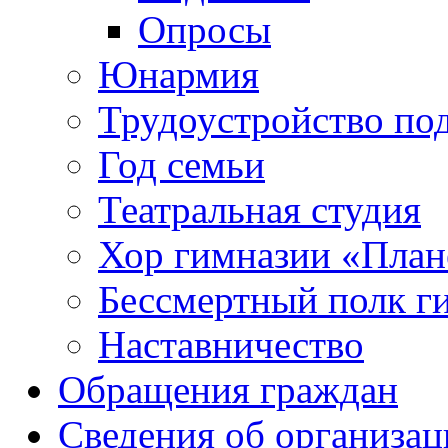
Опросы
Юнармия
Трудоустройство по
Год семьи
Театральная студия
Хор гимназии «Плане
Бессмертный полк г
Наставничество
Обращения граждан
Сведения об организац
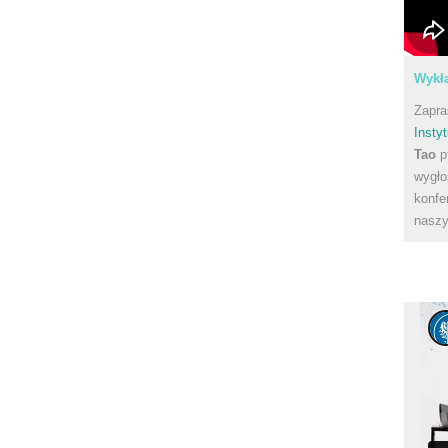
Wykła
Zapra
Instyt
Tao
p
wygło
konfe
naszy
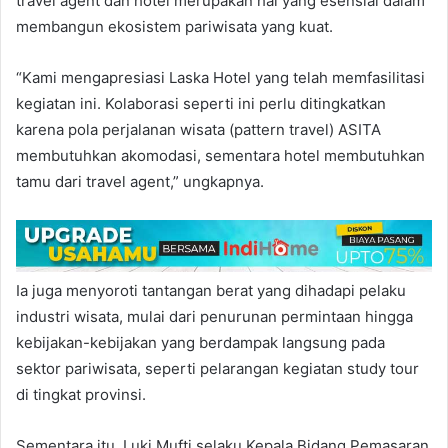
travel agent dan hotel merupakan hal yang esensial dalam
membangun ekosistem pariwisata yang kuat.
“Kami mengapresiasi Laska Hotel yang telah memfasilitasi
kegiatan ini. Kolaborasi seperti ini perlu ditingkatkan
karena pola perjalanan wisata (pattern travel) ASITA
membutuhkan akomodasi, sementara hotel membutuhkan
tamu dari travel agent,” ungkapnya.
Ia juga menyoroti tantangan berat yang dihadapi pelaku
industri wisata, mulai dari penurunan permintaan hingga
kebijakan-kebijakan yang berdampak langsung pada
sektor pariwisata, seperti pelarangan kegiatan study tour
di tingkat provinsi.
Sementara itu, Luki Mufti selaku Kepala Bidang Pemasaran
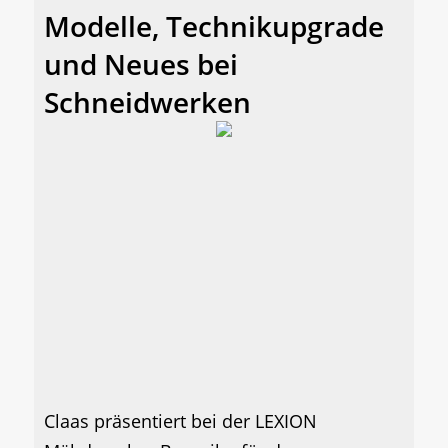
Modelle, Technikupgrade
und Neues bei
Schneidwerken
Claas präsentiert bei der LEXION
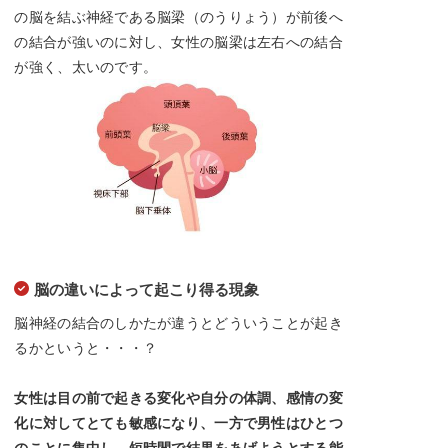
の脳を結ぶ神経である脳梁（のうりょう）が前後へ
の結合が強いのに対し、女性の脳梁は左右への結合
が強く、太いのです。
脳の違いによって起こり得る現象
脳神経の結合のしかたが違うとどういうことが起き
るかというと・・・？
女性は目の前で起きる変化や自分の体調、感情の変
化に対してとても敏感になり、一方で男性はひとつ
のことに集中し、短時間で結果をあげようとする能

-*-*-

=== Task brief ===
Locate "Claas präsentiert bei der LEXION" in the listing above, then print exactly the lines from that line through the final one, omitting all pictures.

=== Result for this exercise ===
Claas präsentiert bei der LEXION
の脳を結ぶ神経である脳梁（のうりょう）が前後へ
の結合が強いのに対し、女性の脳梁は左右への結合
が強く、太いのです。
脳の違いによって起こり得る現象
脳神経の結合のしかたが違うとどういうことが起き
るかというと・・・？
女性は目の前で起きる変化や自分の体調、感情の変
化に対してとても敏感になり、一方で男性はひとつ
のことに集中し、短時間で結果をあげようとする能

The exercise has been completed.